In the Bible account of the first day we read that "God divided the light from the darkness," and in human experience this first day keeps repeating itself, as spiritual progress calls for the rejection of evil by the light of Truth. Time is a human concept and has no place in eternity. For the sake of convenience solar days and years and lunar months have been adopted as measurements of time, but when reduced to the last analysis these computations of time are based upon the motion of the heavenly bodies, although motion is one of the most illusive and unstable of human concepts. Eternity is based upon established fact, upon the self existence of God as original cause; therefore eternity is apodictical and axiomatic, whereas time is a convention which exists solely by agreement among men and nations. Among the by-products of good which the world war has forced upon popular attention is also the uncertain nature of calculations of time. By legislative enactment time has been shifted forward and backward, although the rising and setting of the sun has remained unaltered, and that which was popularly supposed to be fixed forever has been changed by a mere stroke of an executive pen.

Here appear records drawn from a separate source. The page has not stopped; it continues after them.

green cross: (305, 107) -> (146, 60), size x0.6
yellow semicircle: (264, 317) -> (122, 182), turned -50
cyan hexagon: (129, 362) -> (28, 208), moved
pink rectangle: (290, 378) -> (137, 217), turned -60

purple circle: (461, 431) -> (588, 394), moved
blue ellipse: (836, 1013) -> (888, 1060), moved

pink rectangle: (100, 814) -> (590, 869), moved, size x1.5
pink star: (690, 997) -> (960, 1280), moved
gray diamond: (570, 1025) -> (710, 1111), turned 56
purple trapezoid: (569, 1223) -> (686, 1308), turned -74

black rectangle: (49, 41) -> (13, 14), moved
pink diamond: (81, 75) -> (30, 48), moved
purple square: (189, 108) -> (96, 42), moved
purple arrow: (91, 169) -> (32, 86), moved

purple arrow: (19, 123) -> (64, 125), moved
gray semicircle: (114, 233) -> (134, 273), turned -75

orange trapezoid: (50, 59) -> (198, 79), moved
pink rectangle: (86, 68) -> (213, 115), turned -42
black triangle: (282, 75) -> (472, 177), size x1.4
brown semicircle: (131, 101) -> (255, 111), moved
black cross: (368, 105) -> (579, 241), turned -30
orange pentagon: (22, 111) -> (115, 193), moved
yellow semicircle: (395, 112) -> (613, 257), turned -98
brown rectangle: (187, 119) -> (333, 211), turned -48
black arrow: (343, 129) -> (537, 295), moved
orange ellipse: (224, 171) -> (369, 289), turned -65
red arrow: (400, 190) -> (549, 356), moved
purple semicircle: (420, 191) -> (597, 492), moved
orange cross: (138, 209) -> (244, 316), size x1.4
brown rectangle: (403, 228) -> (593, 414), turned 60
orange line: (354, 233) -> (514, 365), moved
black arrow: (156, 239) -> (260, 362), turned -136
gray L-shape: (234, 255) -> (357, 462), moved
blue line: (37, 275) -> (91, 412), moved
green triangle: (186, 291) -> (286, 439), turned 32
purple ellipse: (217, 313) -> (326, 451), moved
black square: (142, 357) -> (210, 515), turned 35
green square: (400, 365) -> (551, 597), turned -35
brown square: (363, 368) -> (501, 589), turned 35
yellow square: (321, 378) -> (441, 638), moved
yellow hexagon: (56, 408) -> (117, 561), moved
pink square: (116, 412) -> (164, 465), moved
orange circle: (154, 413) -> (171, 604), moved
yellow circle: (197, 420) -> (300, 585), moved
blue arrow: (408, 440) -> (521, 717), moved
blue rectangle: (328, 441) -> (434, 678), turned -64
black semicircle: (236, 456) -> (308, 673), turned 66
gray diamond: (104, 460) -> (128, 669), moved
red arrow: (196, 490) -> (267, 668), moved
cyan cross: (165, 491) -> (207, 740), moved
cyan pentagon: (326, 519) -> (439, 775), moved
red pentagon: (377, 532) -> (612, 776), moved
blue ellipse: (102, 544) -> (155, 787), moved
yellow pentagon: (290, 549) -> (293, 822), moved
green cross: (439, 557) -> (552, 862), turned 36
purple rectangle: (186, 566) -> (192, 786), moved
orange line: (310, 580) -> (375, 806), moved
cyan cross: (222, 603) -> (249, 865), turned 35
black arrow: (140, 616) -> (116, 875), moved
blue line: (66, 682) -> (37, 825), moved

Every day of the seven in the order of creation has its special illumination. Of the third day -Mrs. Eddy writes in "Science and Health with Key to the Scriptures" (p. 509): "This period corresponds to the resurrection, when Spirit is discerned to be the Life of all, and the deathless Life, or Mind, dependent upon no material organization. Our Master reappeared to his students,—to their apprehension he rose from the grave, —on the third day of his ascending thought, and so presented to them the certain sense of eternal Life." The moment inevitably arrives in the history of every right endeavor when the full radiance of demonstration bursts upon glorified consciousness. That which was only believed is now understood; faith is fulfilled by Science; the day is at hand, the night of doubt and disappointment, of timid hope and mere expectation has passed. Scientific certainty brings the proof of the allness of light and the nothingness of darkness; thought has risen from the grave. The seventh day, the Sabbath, crowns the achievements of the other six. The allness of good no longer seems to cast a shadow which calls itself real evil, for good is the only reality. There is no counterfeit, no supposition or opposition, no argument, no claim of evil. God has made everything, and this everything is very good; there is no loophole for any dispute or question about the omnipotence and omnipresence of good. Spiritual satisfaction reigns because there is no accuser, no slanderer, no liar, in the Sabbath shadow of the Most High. When every day is a seventh day the kingdom of heaven will always be present as a day of salvation at hand, a festal day of full fruition, the great day of our Lord.